* _Task prompt_
Repeat exactly the lines of the entries below from the one with "STAY IN TOUCH" through the one with "industry news.", both ends included, and nothing else.

Start of Material for this exercise

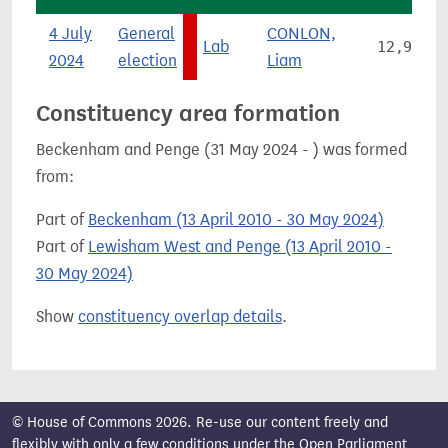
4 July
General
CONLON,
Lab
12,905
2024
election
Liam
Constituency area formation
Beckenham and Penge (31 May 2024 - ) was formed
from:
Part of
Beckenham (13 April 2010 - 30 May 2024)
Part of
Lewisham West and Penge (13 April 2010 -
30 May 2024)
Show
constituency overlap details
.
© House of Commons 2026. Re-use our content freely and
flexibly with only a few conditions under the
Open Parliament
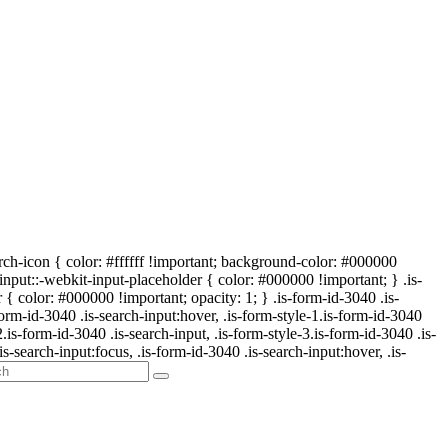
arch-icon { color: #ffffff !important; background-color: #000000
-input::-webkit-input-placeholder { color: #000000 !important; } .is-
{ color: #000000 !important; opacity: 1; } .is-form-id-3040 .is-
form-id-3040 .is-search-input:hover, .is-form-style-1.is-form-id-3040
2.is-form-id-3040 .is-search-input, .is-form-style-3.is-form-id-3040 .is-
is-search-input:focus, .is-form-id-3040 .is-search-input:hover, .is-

End of Material for this exercise
Start of Material for this exercise

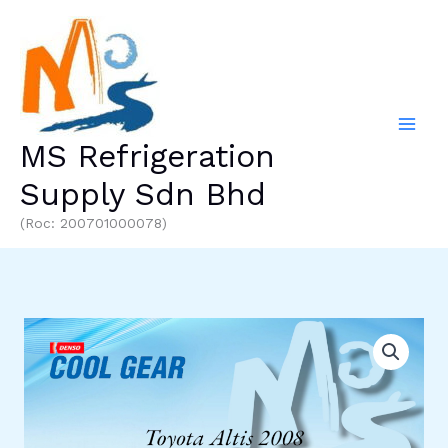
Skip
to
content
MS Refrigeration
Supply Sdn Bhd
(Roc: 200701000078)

End of Material for this exercise
Start of Material for this exercise

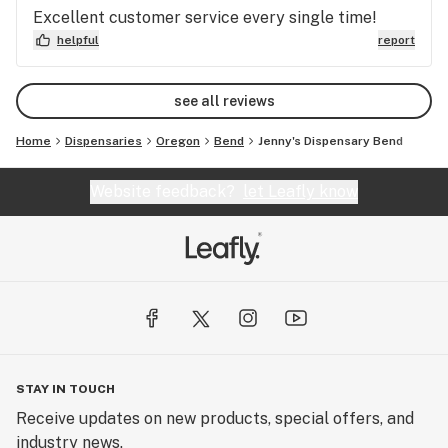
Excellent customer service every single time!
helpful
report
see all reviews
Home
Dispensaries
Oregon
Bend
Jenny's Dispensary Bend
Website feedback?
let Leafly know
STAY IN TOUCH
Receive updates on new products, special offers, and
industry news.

End of Material for this exercise

* _Finished exercise_
STAY IN TOUCH
Receive updates on new products, special offers, and
industry news.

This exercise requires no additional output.